Certainly Mr. Darwin’s greatest work was the book On the Origin of Species by means of Natural Selection and the Preservation of Favored Races in the Struggle for Life. In order to appreciate fully the aim and object of this work, and the change it effected in natural history, it is necessary to form a clear conception of the meaning of the term “species.” To understand, in other words, the general belief regarding the word species when Mr. Darwin’s book first appeared, and to understand what he meant, and what was generally meant, by discovering their “origin.” It is for lack of this preliminary knowledge that the majority of educated people who are not naturalists are so ready to accept the various objections and criticisms of the theory of evolution. These criticisms are still predominant in the evolution creationism controversy debate.

The term “species” was defined in this way by the botanist De Candolle: “A species is a collection of all the individuals which resemble each other more than they resemble anything else, which can by mutual fecundation produce fertile individuals, and which reproduce themselves by generation, in such a manner that we may from analogy suppose them all to have sprung from one single individual.”

The zoologist Swainson gives a somewhat similar definition: “A species, in the usual acceptation of the term, is an animal which, in a state of nature, is distinguished by certain peculiarities of form, size, color, or other circumstances, from another animal. It propagates, ‘after its kind,’ individuals perfectly resembling the parent; its peculiarities, therefore, are permanent.”

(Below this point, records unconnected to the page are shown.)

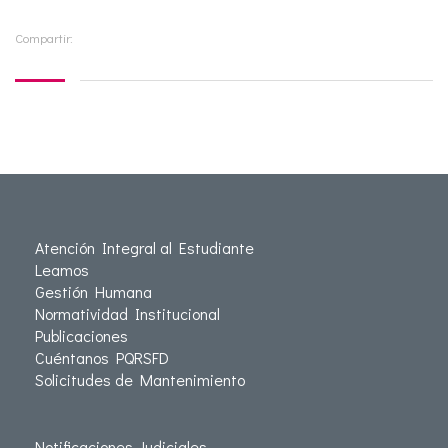
Compartir:
Atención Integral al Estudiante
Leamos
Gestión Humana
Normatividad Institucional
Publicaciones
Cuéntanos PQRSFD
Solicitudes de Mantenimiento
Notificaciones Judiciales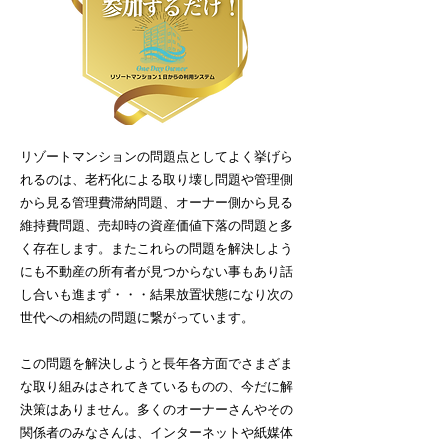
リゾートマンションの問題点としてよく挙げら
れるのは、老朽化による取り壊し問題や管理側
から見る管理費滞納問題、オーナー側から見る
維持費問題、売却時の資産価値下落の問題と多
く存在します。またこれらの問題を解決しよう
にも不動産の所有者が見つからない事もあり話
し合いも進まず・・・結果放置状態になり次の
世代への相続の問題に繋がっています。
この問題を解決しようと長年各方面でさまざま
な取り組みはされてきているものの、今だに解
決策はありません。多くのオーナーさんやその
関係者のみなさんは、インターネットや紙媒体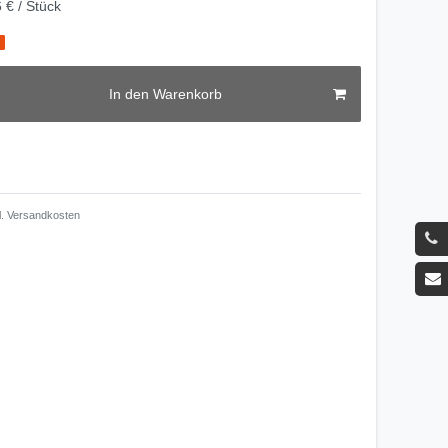
 € / Stück
g
In den Warenkorb
.
Versandkosten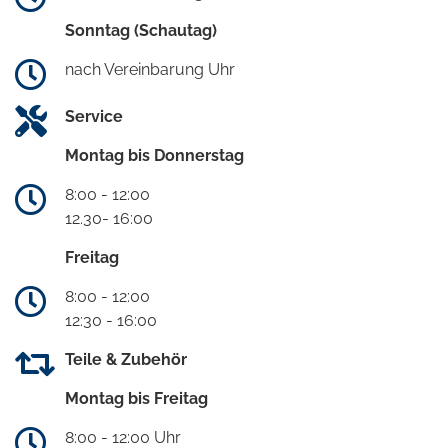
Sonntag (Schautag)
nach Vereinbarung Uhr
Service
Montag bis Donnerstag
8:00 - 12:00
12.30- 16:00
Freitag
8:00 - 12:00
12:30 - 16:00
Teile & Zubehör
Montag bis Freitag
8:00 - 12:00 Uhr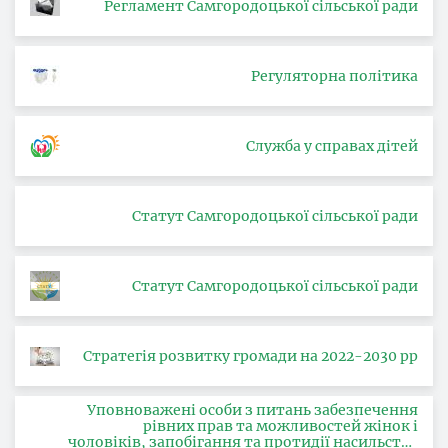
Регламент Самгородоцької сільської ради
Регуляторна політика
Служба у справах дітей
Статут Самгородоцької сільської ради
Статут Самгородоцької сільської ради
Стратегія розвитку громади на 2022-2030 рр
Уповноважені особи з питань забезпечення
рівних прав та можливостей жінок і
чоловіків, запобігання та протидії насильству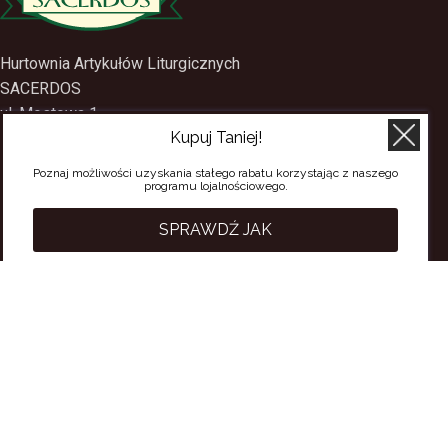
Hurtownia Artykułów Liturgicznych
SACERDOS
Kupuj Taniej!
ul. Mostowa 1
09-402 Płock
Poznaj możliwości uzyskania stałego rabatu korzystając z naszego
programu lojalnościowego.
tel.
(24) 2688897
tel.kom.
501-384-314
SPRAWDŹ JAK
PRZYDATNE LINKI
Polityka Prywatności
Regulamin Sklepu
Regulamin konta
Regulamin newsletter
Moje konto
Status zamówienia
Wysyłka i dostawa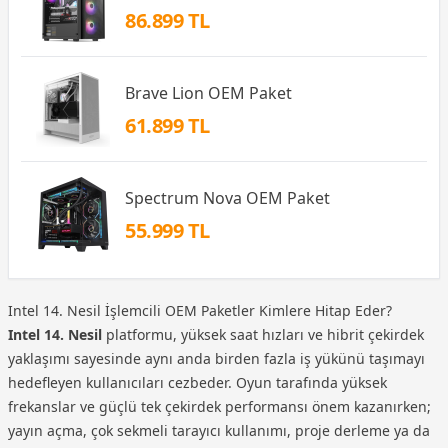
86.899 TL
Brave Lion OEM Paket
61.899 TL
Spectrum Nova OEM Paket
55.999 TL
Intel 14. Nesil İşlemcili OEM Paketler Kimlere Hitap Eder?
Intel 14. Nesil
platformu, yüksek saat hızları ve hibrit çekirdek
yaklaşımı sayesinde aynı anda birden fazla iş yükünü taşımayı
hedefleyen kullanıcıları cezbeder. Oyun tarafında yüksek
frekanslar ve güçlü tek çekirdek performansı önem kazanırken;
yayın açma, çok sekmeli tarayıcı kullanımı, proje derleme ya da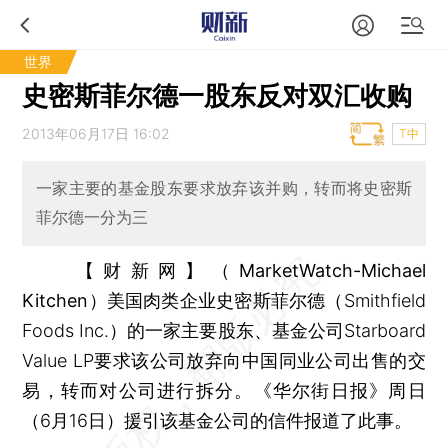
世界
史密斯菲尔德一股东反对双汇收购
2013年06月17日 16:02
T中
一家主要的基金股东要求放弃该并购，转而将史密斯
菲尔德一分为三
【财新网】（MarketWatch-Michael
Kitchen）
美国肉类企业史密斯菲尔德（Smithfield
Foods Inc.）的一家主要股东、基金公司Starboard
Value LP要求该公司放弃向中国同业公司出售的交
易，转而对公司进行拆分。《华尔街日报》周日
（6月16日）援引该基金公司的信件报道了此事。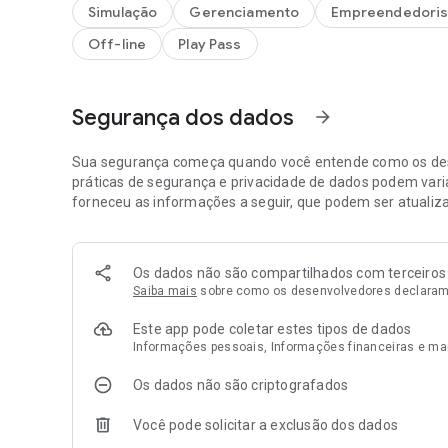
Assuma o papel de gerente no jogo de simulação mais vic
Simulação
Gerenciamento
Empreendedori
Simulador! Abra as portas da sua loja e construa-a do z
Off-line
Play Pass
Supermercado. Torne-se o grande gerente e torne sua loj
Gerencie o estoque: mantenha as prateleiras sempre ch
tendências para atrair clientes.
Neste jogo de simulação 3D você pode personalizar livre
Segurança dos dados
arrow_forward
escolha temas, cores e decorações que melhor reflitam o s
Expanda a sua gama de produtos: Desbloqueie novos produt
Sua segurança começa quando você entende como os des
clientes mais exigentes.
práticas de segurança e privacidade de dados podem varia
Gerenciar Equipe: Recrute, treine e motive funcionários pa
forneceu as informações a seguir, que podem ser atualiz
operacional.
Satisfação do cliente: monitore as necessidades de seus 
serviço de alta qualidade para construir uma base permane
Supermercado Gerente Simulador não é apenas um jogo - 
Os dados não são compartilhados com terceiros
gerenciamento e estratégia. Experimente hoje e mostre
Saiba mais
sobre como os desenvolvedores declaram
Este app pode coletar estes tipos de dados
Informações pessoais, Informações financeiras e ma
Os dados não são criptografados
Você pode solicitar a exclusão dos dados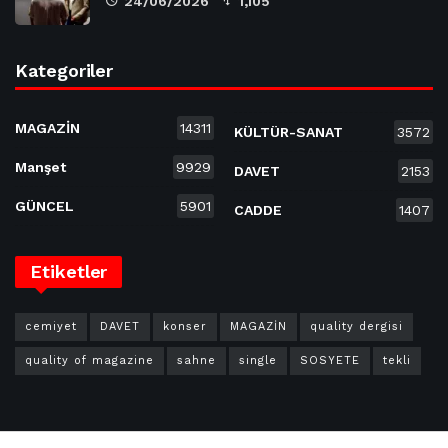
24/06/2026
1,105
Kategoriler
MAGAZİN
14311
KÜLTÜR-SANAT
3572
Manşet
9929
DAVET
2153
GÜNCEL
5901
CADDE
1407
Etiketler
cemiyet
DAVET
konser
MAGAZİN
quality dergisi
quality of magazine
sahne
single
SOSYETE
tekli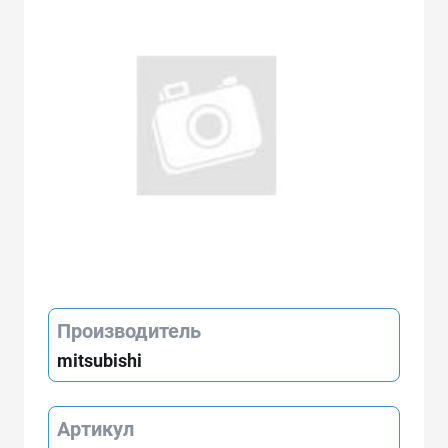
Производитель
mitsubishi
Артикул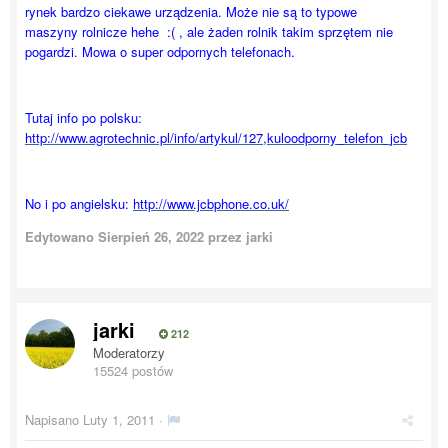
rynek bardzo ciekawe urządzenia. Może nie są to typowe
maszyny rolnicze hehe :( , ale żaden rolnik takim sprzętem nie
pogardzi. Mowa o super odpornych telefonach.
Tutaj info po polsku:
http://www.agrotechnic.pl/info/artykul/127,kuloodporny_telefon_jcb
No i po angielsku:
http://www.jcbphone.co.uk/
Edytowano
Sierpień 26, 2022
przez jarki
jarki
212
Moderatorzy
15524 postów
Napisano
Luty 1, 2011
·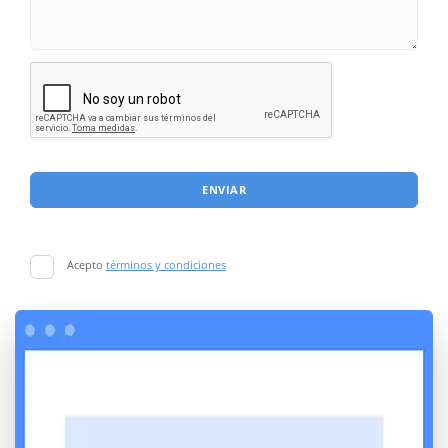
ENVIAR
Acepto
términos y condiciones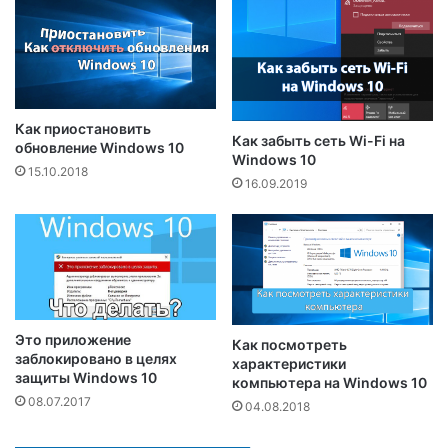
Как приостановить
Как забыть сеть Wi-Fi на
обновление Windows 10
Windows 10
15.10.2018
16.09.2019
Это приложение
Как посмотреть
заблокировано в целях
характеристики
защиты Windows 10
компьютера на Windows 10
08.07.2017
04.08.2018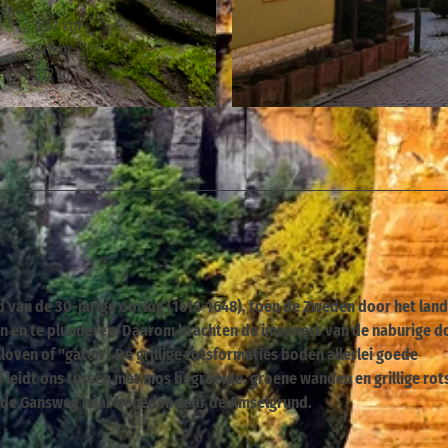
6,37 km
378 m
312 m
© ELBSANDSTEINGUIDES Sächsische Schweiz, Tourismu
d van de 30-jarige oorlog (1618-1648), toen de Zweden door het land
gen en te plunderen. Daarom brachten de inwoners van de naburige d
e kloven of "gaten". De grillige rotsformaties boden allerlei goede
 leidt ons tussen met mos begroeide, groene wanden en grillige rot
an de Gansweg naar beneden naar de Amselgrund.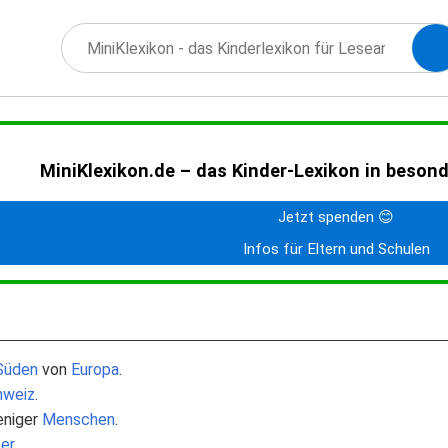
MiniKlexikon.de – das Kinder-Lexikon in beson
Jetzt spenden 😊
Infos für Eltern und Schulen
Süden
von
Europa
.
hweiz
.
eniger
Menschen
.
er
.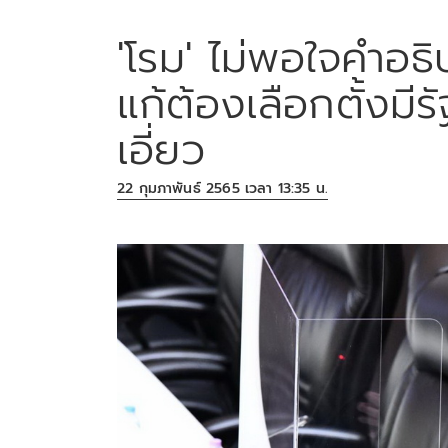
'โรม' ไม่พอใจคำอธิ
แก้ต้องเลือกตั้งมีร
เอี่ยว
22 กุมภาพันธ์ 2565 เวลา 13:35 น.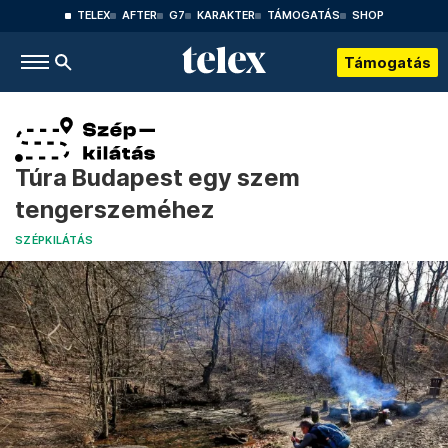
TELEX
AFTER
G7
KARAKTER
TÁMOGATÁS
SHOP
Támogatás
Túra Budapest egy szem
tengerszeméhez
SZÉPKILÁTÁS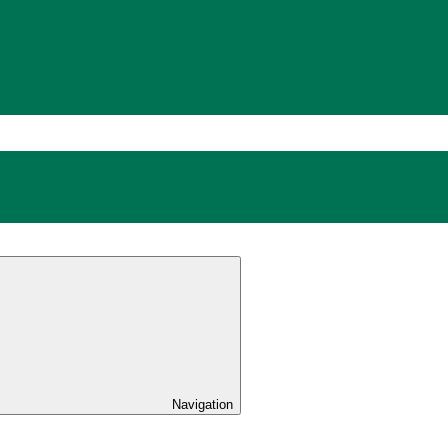
Navigation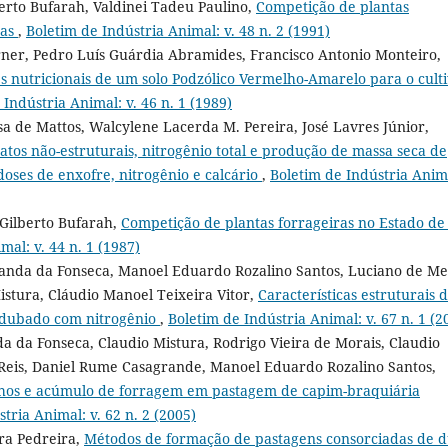
berto Bufarah, Valdinei Tadeu Paulino,
Competição de plantas
tas
,
Boletim de Indústria Animal: v. 48 n. 2 (1991)
rner, Pedro Luís Guárdia Abramides, Francisco Antonio Monteiro,
s nutricionais de um solo Podzólico Vermelho-Amarelo para o cult
 Indústria Animal: v. 46 n. 1 (1989)
a de Mattos, Walcylene Lacerda M. Pereira, José Lavres Júnior,
atos não-estruturais, nitrogênio total e produção de massa seca de
oses de enxofre, nitrogênio e calcário
,
Boletim de Indústria Anim
 Gilberto Bufarah,
Competição de plantas forrageiras no Estado de
mal: v. 44 n. 1 (1987)
randa da Fonseca, Manoel Eduardo Rozalino Santos, Luciano de Me
istura, Cláudio Manoel Teixeira Vitor,
Características estruturais 
 adubado com nitrogênio
,
Boletim de Indústria Animal: v. 67 n. 1 (2
a da Fonseca, Claudio Mistura, Rodrigo Vieira de Morais, Claudio
 Reis, Daniel Rume Casagrande, Manoel Eduardo Rozalino Santos,
ilhos e acúmulo de forragem em pastagem de capim-braquiária
tria Animal: v. 62 n. 2 (2005)
ira Pedreira,
Métodos de formação de pastagens consorciadas de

To illustrate these definitions we will take two common English birds, the rook and the crow. These are distinct species, because, in the first place, they always differ from each other in certain slight peculiarities of structure, form, and habits, and, in the second place, because rooks always produce rooks, and crows produce crows, and they do not interbreed. It was therefore concluded that all the rooks in the world had descended from a single pair of rooks, and the crows in like manner from a single pair of crows, while it was considered impossible that crows could have descended from rooks. The “origin” of the first pair of each kind was a mystery. Similar remarks may be applied to our two common plants, the sweet violet and the dog violet . These also produce their like and never produce each other or intermingle, and they were therefore each supposed to have sprung from a single individual whose “origin” was unknown.